Entertaining the idea to search online museum databases to check the demographics of wildlife populations, Carlson thought of a project that might suit his Advanced Ecology students. Usually, his research centers on turtles, so he is attuned to sex ratios, how those differ among climates, and whether the ratios change over time.

Bradley Carlson.

“Why would I focus on one species when there are hundreds?” he realized. “I can’t do that. I don’t have the time.”

What he did have was students in his BIO 313 class who wanted to engage in real research, collect data, and use analytical tools. Work like this would allow the students to see the results, good or bad, play out in real time, unlike simply watching a presentation or reading a paper.

“They don’t see how we don’t know what is going to come of this at all,” Carlson said. “A lot of work has to go into what looks like a simple result. There are some simple figures there, but each of the students knows that they had to put in hours in curating this data. They got to see the whole process.”

Each of the students contributed something to the finished product, and three of them – Christian Gosser ’20, William Robinson ’19, and Charles Mettler ’18 – wanted to pursue it further. The resulting paper, “Reptile Sex Ratios in Museum Collections are Associated With Climate Change and Phylogeny,” was presented by Carlson and colleagues from Yale and Berkeley at the Joint Meeting of Ichthyologists and Herpetologists this summer.

“It was a fun project to do and we all benefit from it,” Carlson said.

For Walsh, it would require an almost superhuman effort for her Organismal Physiology students to teach concepts to middle schoolers. Well, maybe superhero is more like it.

Heidi Walsh.

Walsh and her students used superhero attributes – imagine flying like Superman, having the strength of Thor, or the lightning-quick reflexes of Wonder Woman – to force her students to think about the concepts differently. About a month of lab work is dedicated to the project where students build lesson plans that explain concepts, set up experiments, and collect and graph data all through the prism of superheroes.

“It was really cool to see them work through showing concepts in a hands-on way to kids of this age group,” Walsh said. “They had a lot of fun with it, so it was rewarding. The best part is that they are amazingly creative with how they illustrate these things.”

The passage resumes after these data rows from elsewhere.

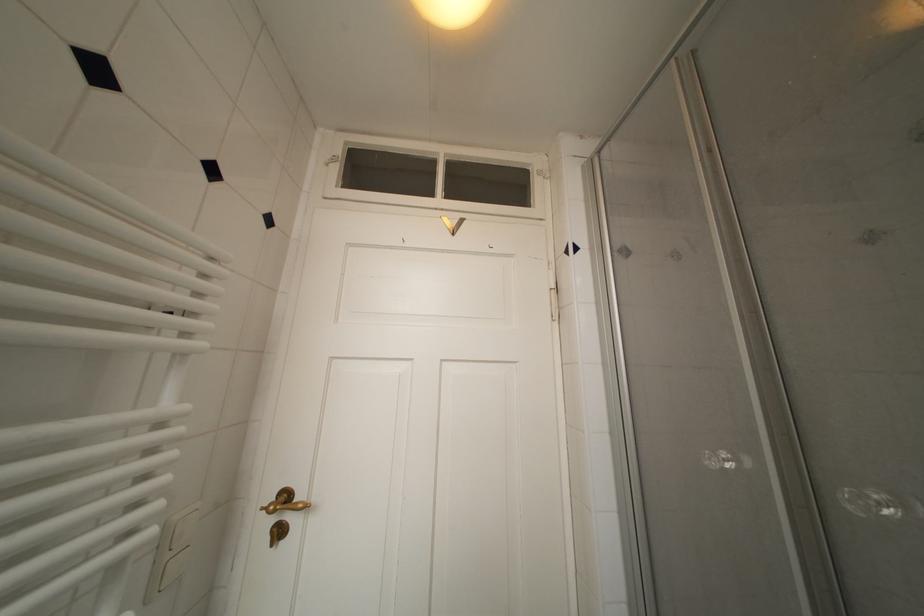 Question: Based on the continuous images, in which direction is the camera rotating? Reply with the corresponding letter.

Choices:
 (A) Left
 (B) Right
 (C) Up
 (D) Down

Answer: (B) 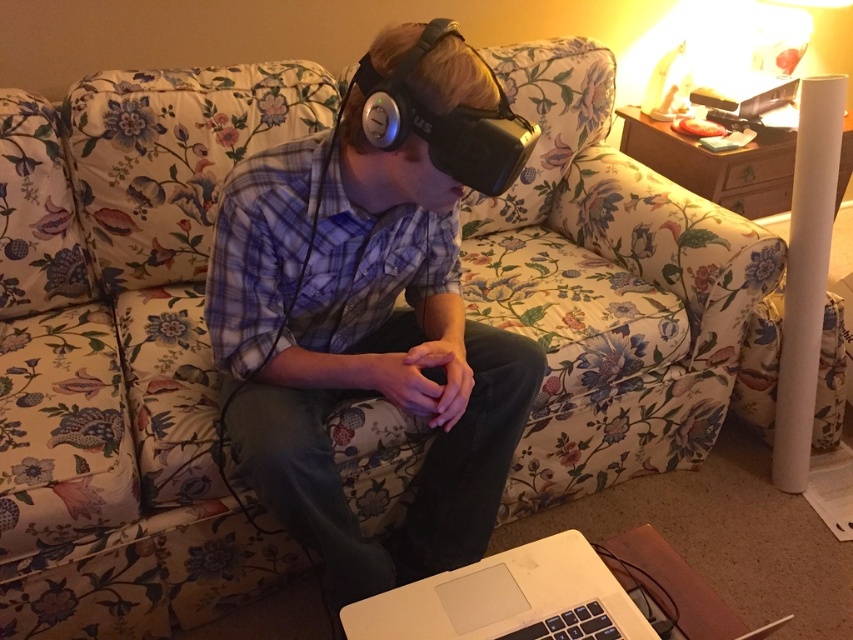 You are a delivery person who needs to place a new laptop on the desk in front of the person wearing the matte black vr headset at center and the white matte laptop at lower center. Where should you place the new laptop to avoid blocking the current setup?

Imagine using different sized tubes to represent blood flow or using a Nerf gun to facilitate an experiment in reaction time. According to Walsh, one memorable teaching aid required creating Thor’s Hammer with a five-gallon bucket, some quick-dry cement, and a squeeze ball attached to the handle to measure how much force was applied when the kids tried to lift it.

“Our students just light up, not just when designing activities, but in interacting with the kids,” she said. “They are really, really good. They’ve never done this before, and they don’t know how good they could be until they do it.”